Dale Bennie, director of the OU Press, said of the award, “The University of Oklahoma Press is pleased and honored to receive NEH ARP funding to sustain our nearly century-long commitment to scholarly publishing in the humanities with much-needed operations support and with funding for the launch of a new publishing imprint in collaboration with the Native Nations Center at the University of Oklahoma.”
The OU Arts and Humanities Forum will use the grant funding to establish OUAH.FM – a podcast to promote, celebrate and communicate the excellence of humanities faculty and programming at OU to broader audiences across the state. World Literature Today, an international literature and culture magazine published at OU will use the funding to update its digital interface to ensure that its substantial collection of literary publications continue to be accessible for the magazine’s nearly 1 million readers each year.
The Oklahoma Weather Community Oral History Project will use the funding to launch a digital portal that makes the histories of the weather community in Oklahoma, from storm chasers to world-renowned meteorologists, accessible to researchers, K-12 educators and the public. The Oklahoma Native American Youth Language Fair will use the funding to support additional staffing needs in hosting the annual event, which impacts thousands of Oklahomans each year, from the pre-K to 12th graders who participate, to their families, schools and tribal nations, to members of the OU community and the general public.

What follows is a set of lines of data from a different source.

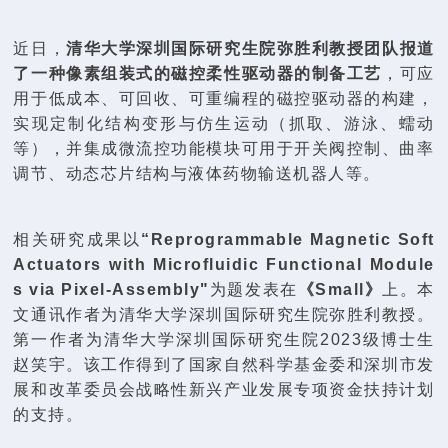
近日，
清华大学深圳国际研究生院弥胜利教授团队报道
了一种像素组装式的磁控柔性驱动器的制备工艺
，可应
用于低成本、可回收、可重编程的磁控驱动器的构建，
实现定制化结构变形与仿生运动（抓取、游泳、蠕动
等），并集成微流控功能模块可用于开关阀控制、曲率
调节、动态芯片结构与液体药物输送机器人等。
相关研究成果以
“
Reprogrammable Magnetic Soft
Actuators with Microfluidic
Functional Module
s via Pixel-Assembly"
为题发表在
《Small》
上。本
文通讯作者为清华大学深圳国际研究生院弥胜利教授。
第一作者为清华大学深圳国际研究生院2023级博士生
赵笑宇。该工作得到了国家自然科学基金委和深圳
市发
展和改革委员会战略性新兴产业发展专项资金扶持计划
的支持。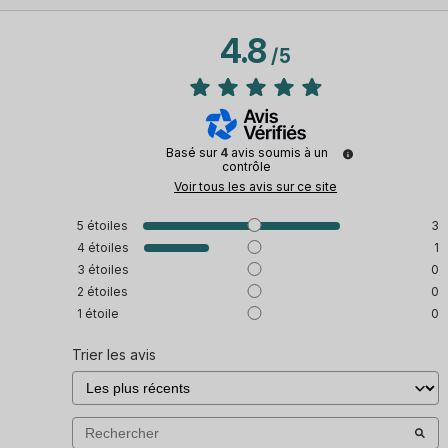
4.8
/
5
Basé sur
4
avis soumis à un
contrôle
Voir tous les avis sur ce site
5
étoiles
3
4
étoiles
1
3
étoiles
0
2
étoiles
0
1
étoile
0
Trier les avis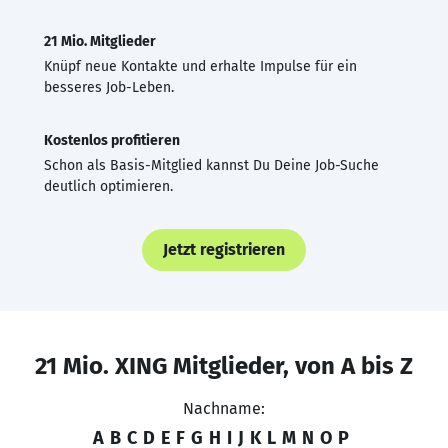
21 Mio. Mitglieder
Knüpf neue Kontakte und erhalte Impulse für ein
besseres Job-Leben.
Kostenlos profitieren
Schon als Basis-Mitglied kannst Du Deine Job-Suche
deutlich optimieren.
Jetzt registrieren
21 Mio. XING Mitglieder, von A bis Z
Nachname:
A
B
C
D
E
F
G
H
I
J
K
L
M
N
O
P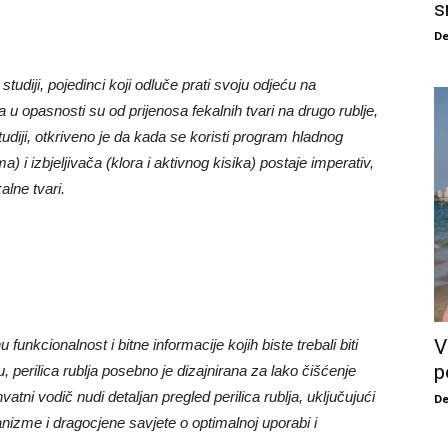
s
De
udiji, pojedinci koji odluče prati svoju odjeću na
 opasnosti su od prijenosa fekalnih tvari na drugo rublje,
tudiji, otkriveno je da kada se koristi program hladnog
a) i izbjeljivača (klora i aktivnog kisika) postaje imperativ,
alne tvari.
V
nu funkcionalnost i bitne informacije kojih biste trebali biti
p
 perilica rublja posebno je dizajnirana za lako čišćenje
atni vodič nudi detaljan pregled perilica rublja, uključujući
De
izme i dragocjene savjete o optimalnoj uporabi i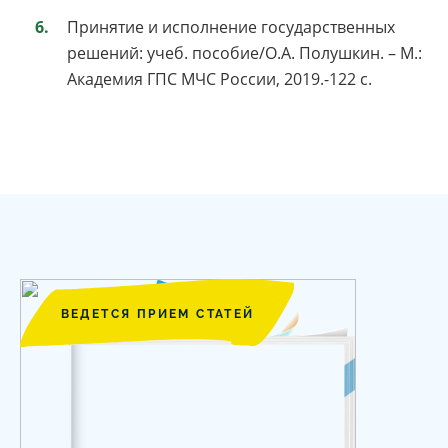
Принятие и исполнение государственных
решений: учеб. пособие/О.А. Полушкин. – М.:
Академия ГПС МЧС России, 2019.-122 с.
ВЕДЕТСЯ ПРИЕМ СТАТЕЙ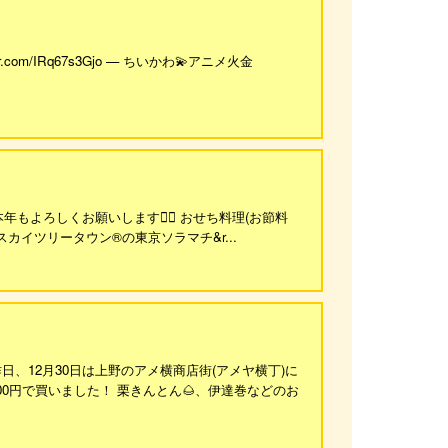
.com/IRq67s3Gjo — ちいかわ💫アニメ火金
よろしくお願いします🙇‍♀️ おせち料理(お節料
スカイツリータウン®の東京ソラマチ&r...
日、12月30日は上野のアメ横商店街(アメヤ横丁)に
00円で買いました！ 栗きんとん🌰、伊達巻などのお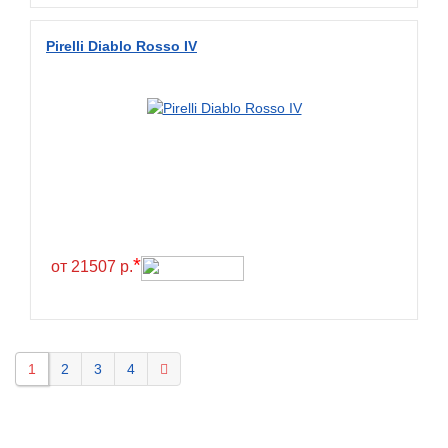
Pirelli Diablo Rosso IV
*
от 21507 р.
1
2
3
4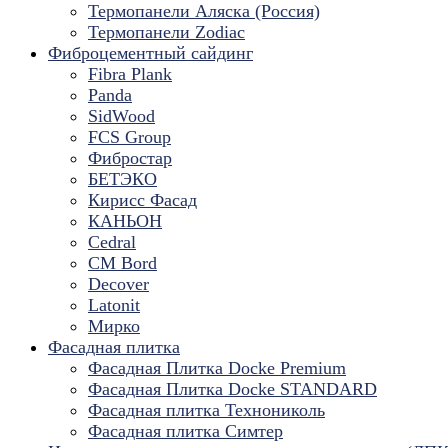
Термопанели Аляска (Россия)
Термопанели Zodiac
Фиброцементный сайдинг
Fibra Plank
Panda
SidWood
FCS Group
Фибростар
БЕТЭКО
Кирисс Фасад
КАНЬОН
Cedral
CM Bord
Decover
Latonit
Мирко
Фасадная плитка
Фасадная Плитка Docke Premium
Фасадная Плитка Docke STANDARD
Фасадная плитка Технониколь
Фасадная плитка Симтер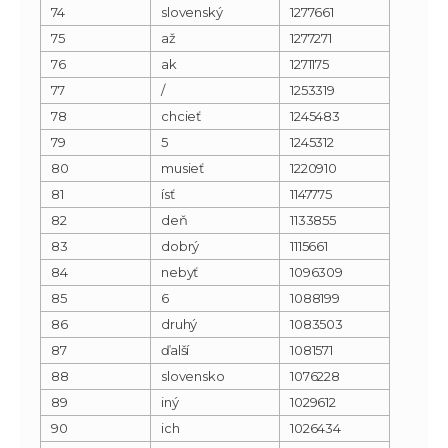
74
slovenský
1277661
75
až
1277271
76
ak
1271175
77
/
1253319
78
chcieť
1245483
79
5
1245312
80
musieť
1220910
81
ísť
1147775
82
deň
1133855
83
dobrý
1115661
84
nebyť
1096309
85
6
1088199
86
druhý
1083503
87
ďalší
1081571
88
slovensko
1076228
89
iný
1029612
90
ich
1026434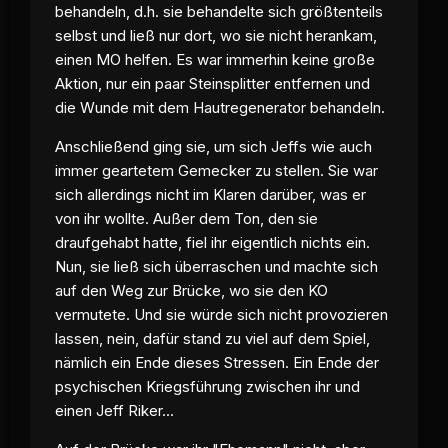
behandeln, d.h. sie behandelte sich größtenteils
selbst und ließ nur dort, wo sie nicht herankam,
einen MO helfen. Es war immerhin keine große
Aktion, nur ein paar Steinsplitter entfernen und
die Wunde mit dem Hautregenerator behandeln.
Anschließend ging sie, um sich Jeffs wie auch
immer geartetem Gemecker zu stellen. Sie war
sich allerdings nicht im Klaren darüber, was er
von ihr wollte. Außer dem Ton, den sie
draufgehabt hatte, fiel ihr eigentlich nichts ein.
Nun, sie ließ sich überraschen und machte sich
auf den Weg zur Brücke, wo sie den KO
vermutete. Und sie würde sich nicht provozieren
lassen, nein, dafür stand zu viel auf dem Spiel,
nämlich ein Ende dieses Stressen. Ein Ende der
psychischen Kriegsführung zwischen ihr und
einen Jeff Riker...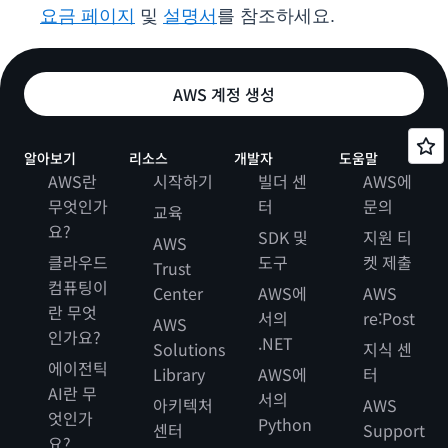
요금 페이지
및
설명서
를 참조하세요.
AWS 계정 생성
알아보기
리소스
개발자
도움말
AWS란
시작하기
빌더 센
AWS에
무엇인가
터
문의
교육
요?
SDK 및
지원 티
AWS
클라우드
도구
켓 제출
Trust
컴퓨팅이
Center
AWS에
AWS
란 무엇
서의
re:Post
AWS
인가요?
.NET
Solutions
지식 센
에이전틱
Library
AWS에
터
AI란 무
서의
아키텍처
AWS
엇인가
Python
센터
Support
요?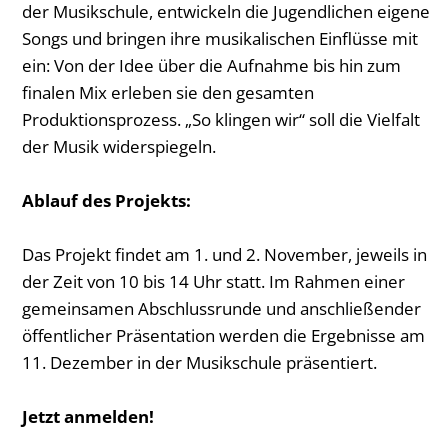
der Musikschule, entwickeln die Jugendlichen eigene
Songs und bringen ihre musikalischen Einflüsse mit
ein: Von der Idee über die Aufnahme bis hin zum
finalen Mix erleben sie den gesamten
Produktionsprozess. „So klingen wir“ soll die Vielfalt
der Musik widerspiegeln.
Ablauf des Projekts:
Das Projekt findet am 1. und 2. November, jeweils in
der Zeit von 10 bis 14 Uhr statt. Im Rahmen einer
gemeinsamen Abschlussrunde und anschließender
öffentlicher Präsentation werden die Ergebnisse am
11. Dezember in der Musikschule präsentiert.
Jetzt anmelden!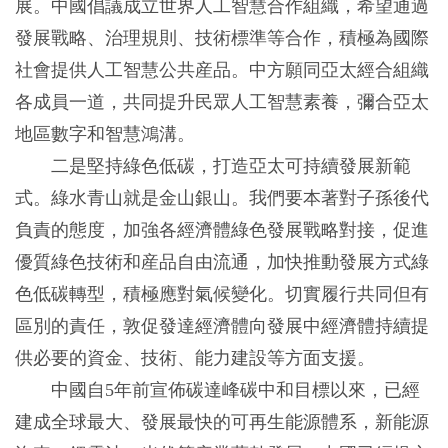
展。中國倡議成立世界人工智慧合作組織，希望通過
發展戰略、治理規則、技術標準等合作，積極為國際
社會提供人工智慧公共産品。中方願同亞太經合組織
各成員一道，共同提升民眾人工智慧素養，彌合亞太
地區數字和智慧鴻溝。
二是堅持綠色低碳，打造亞太可持續發展新範
式。綠水青山就是金山銀山。我們要本著對子孫後代
負責的態度，加強各經濟體綠色發展戰略對接，促進
優質綠色技術和産品自由流通，加快推動發展方式綠
色低碳轉型，積極應對氣候變化。切實履行共同但有
區別的責任，敦促發達經濟體向發展中經濟體持續提
供必要的資金、技術、能力建設等方面支援。
中國自5年前宣佈碳達峰碳中和目標以來，已經
建成全球最大、發展最快的可再生能源體系，新能源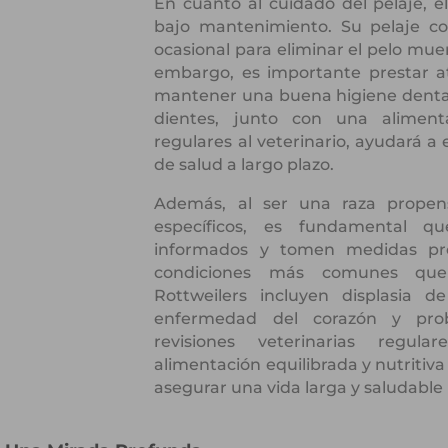
En cuanto al cuidado del pelaje, e
bajo mantenimiento. Su pelaje cor
ocasional para eliminar el pelo mue
embargo, es importante prestar a
mantener una buena higiene dental. 
dientes, junto con una aliment
regulares al veterinario, ayudará a
de salud a largo plazo.
Además, al ser una raza propen
específicos, es fundamental qu
informados y tomen medidas pre
condiciones más comunes que
Rottweilers incluyen displasia de
enfermedad del corazón y probl
revisiones veterinarias regul
alimentación equilibrada y nutritiva
asegurar una vida larga y saludable 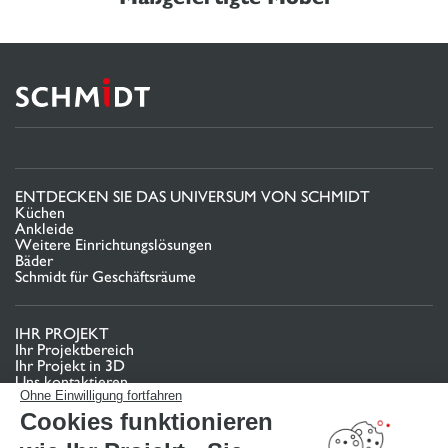
ENTDECKEN SIE DAS UNIVERSUM VON SCHMIDT
Küchen
Ankleide
Weitere Einrichtungslösungen
Bäder
Schmidt für Geschäftsräume
IHR PROJEKT
Ihr Projektbereich
Ihr Projekt in 3D
Uns kontaktieren
Finden Sie Ihr Studio
Ohne Einwilligung fortfahren
Cookies funktionieren
TERMIN VEREINBAREN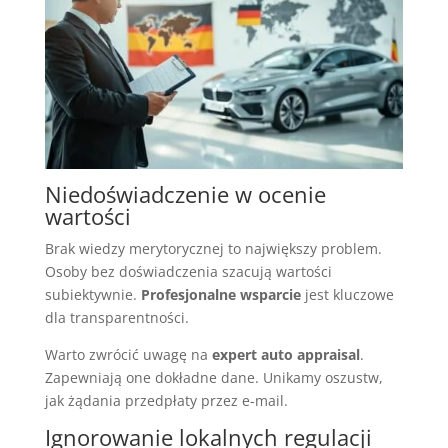
Niedoświadczenie w ocenie
wartości
Brak wiedzy merytorycznej to największy problem.
Osoby bez doświadczenia szacują wartości
subiektywnie.
Profesjonalne wsparcie
jest kluczowe
dla transparentności.
Warto zwrócić uwagę na
expert auto appraisal
.
Zapewniają one dokładne dane. Unikamy oszustw,
jak żądania przedpłaty przez e-mail.
Ignorowanie lokalnych regulacji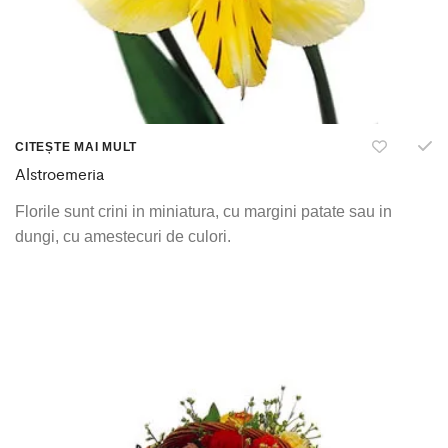
CITEȘTE MAI MULT
Alstroemeria
Florile sunt crini in miniatura, cu margini patate sau in
dungi, cu amestecuri de culori.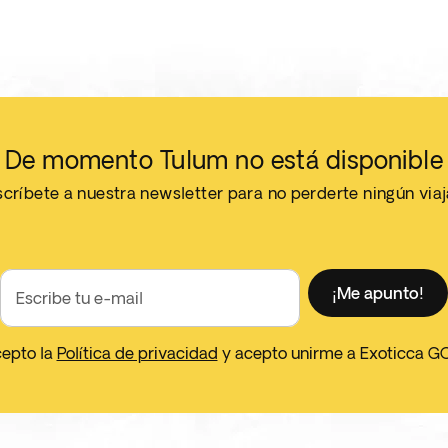
De momento Tulum no está disponible
críbete a nuestra newsletter para no perderte ningún via
¡Me apunto!
Escribe tu e-mail
cepto la
Política de privacidad
y acepto unirme a Exoticca G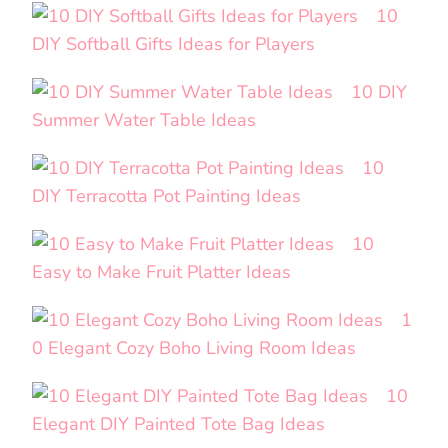
10
DIY Softball Gifts Ideas for Players
10 DIY
Summer Water Table Ideas
10
DIY Terracotta Pot Painting Ideas
10
Easy to Make Fruit Platter Ideas
1
0 Elegant Cozy Boho Living Room Ideas
10
Elegant DIY Painted Tote Bag Ideas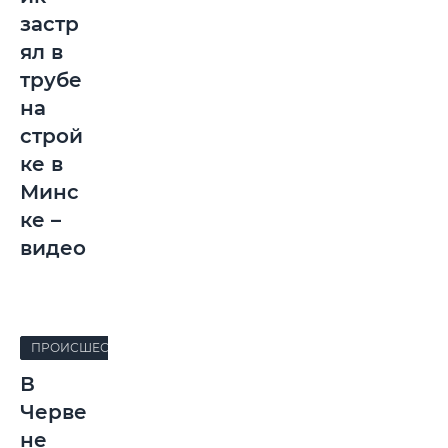
застр
ял в
трубе
на
строй
ке в
Минс
ке –
видео
ПРОИСШЕСТВИЯ
В
Черве
не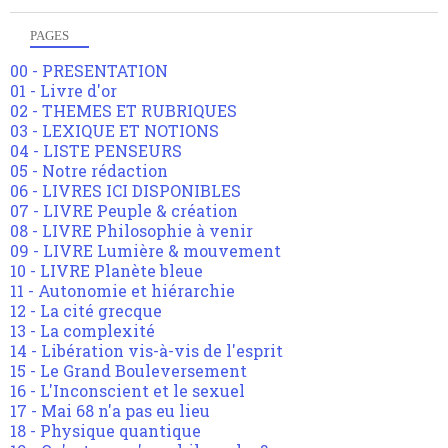
PAGES
00 - PRESENTATION
01 - Livre d'or
02 - THEMES ET RUBRIQUES
03 - LEXIQUE ET NOTIONS
04 - LISTE PENSEURS
05 - Notre rédaction
06 - LIVRES ICI DISPONIBLES
07 - LIVRE Peuple & création
08 - LIVRE Philosophie à venir
09 - LIVRE Lumière & mouvement
10 - LIVRE Planète bleue
11 - Autonomie et hiérarchie
12 - La cité grecque
13 - La complexité
14 - Libération vis-à-vis de l'esprit
15 - Le Grand Bouleversement
16 - L'Inconscient et le sexuel
17 - Mai 68 n'a pas eu lieu
18 - Physique quantique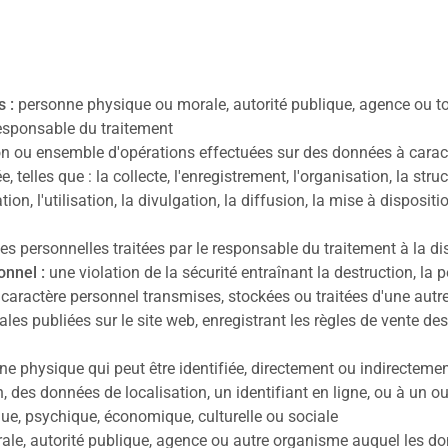
 :
personne physique ou morale, autorité publique, agence ou to
esponsable du traitement
on ou ensemble d'opérations effectuées sur des données à carac
lles que : la collecte, l'enregistrement, l'organisation, la struct
ion, l'utilisation, la divulgation, la diffusion, la mise à dispositi
s personnelles traitées par le responsable du traitement à la dis
onnel :
une violation de la sécurité entraînant la destruction, la pe
caractère personnel transmises, stockées ou traitées d'une autr
les publiées sur le site web, enregistrant les règles de vente de
e physique qui peut être identifiée, directement ou indirecteme
n, des données de localisation, un identifiant en ligne, ou à un 
que, psychique, économique, culturelle ou sociale
le, autorité publique, agence ou autre organisme auquel les do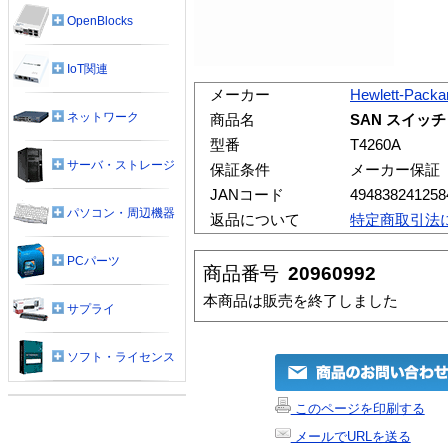
OpenBlocks
IoT関連
メーカー
Hewlett-Packa
ネットワーク
商品名
SAN スイッチ 
型番
T4260A
サーバ・ストレージ
保証条件
メーカー保証
JANコード
494838241258
パソコン・周辺機器
返品について
特定商取引法
PCパーツ
商品番号
20960992
本商品は販売を終了しました
サプライ
ソフト・ライセンス
このページを印刷する
メールでURLを送る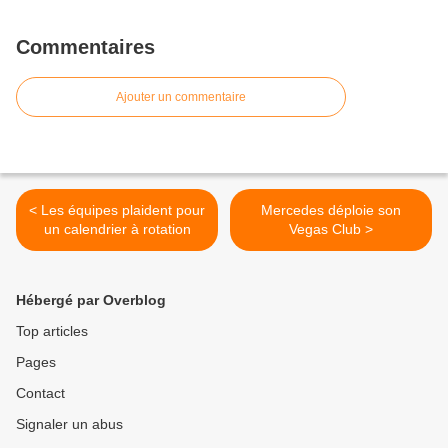
Commentaires
Ajouter un commentaire
< Les équipes plaident pour
Mercedes déploie son
un calendrier à rotation
Vegas Club >
Hébergé par Overblog
Top articles
Pages
Contact
Signaler un abus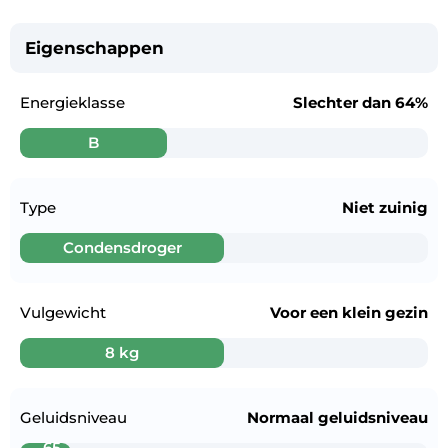
Eigenschappen
Energieklasse
Slechter dan
64%
B
Type
Niet zuinig
Condensdroger
Vulgewicht
Voor een
klein gezin
8 kg
Geluidsniveau
Normaal geluidsniveau
65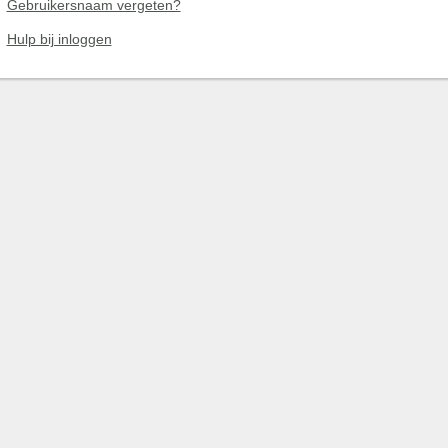
Gebruikersnaam vergeten?
Hulp bij inloggen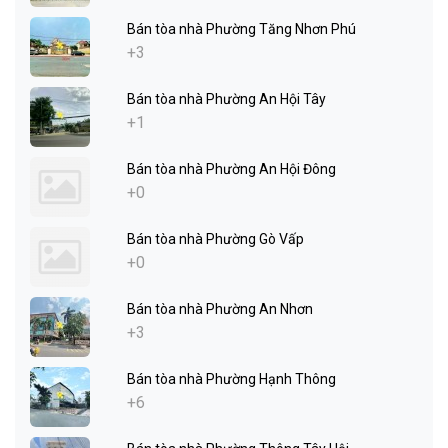
Bán tòa nhà Phường Tăng Nhơn Phú
+3
Bán tòa nhà Phường An Hội Tây
+1
Bán tòa nhà Phường An Hội Đông
+0
Bán tòa nhà Phường Gò Vấp
+0
Bán tòa nhà Phường An Nhơn
+3
Bán tòa nhà Phường Hạnh Thông
+6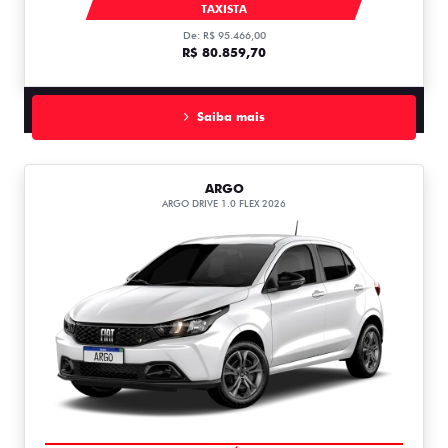
CRONOS
TAXISTA
De: R$ 95.466,00
R$ 80.859,70
Saiba mais
ARGO
ARGO DRIVE 1.0 FLEX 2026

Marshall observed that grants of this magnitude, while relatively common in the hard sciences, are rare in the humanities. “The most prestigious awards in the humanities – the NEH Fellowship, the ACLS Fellowship – are in the range of $60,000. Larger grants are open to humanists only when we think collaboratively and work through organizational structures like the ORS,” she said.
“Winning an award of this scale proves that the humanities work we do here at OU is of the same caliber as our peers and aspirational peers nationally. And it also demonstrates that the OU Arts and Humanities Forum is well-positioned to assist our excellent OU humanities faculty in realizing big-picture visions for humanities scholarship in Oklahoma.”
In addition to Marshall, the “New Stories of the West, for the West” grant team members are Dale Bennie, director of the OU Press; Brian Burkhart, interim director of the OU Native Nations Center and associate professor of philosophy; Robert Con Davis-Undiano, director of World Literature Today and the Neustadt Professor of English; Hunter Heyck, director of the Oklahoma Weather Community Oral History Project and a professor of the history of science; and Raina Heaton, curator of the Native American Languages collection at the Sam Noble Oklahoma Museum of Natural History and an associate professor in Native American Studies Department, Dodge Family College of Arts and Sciences.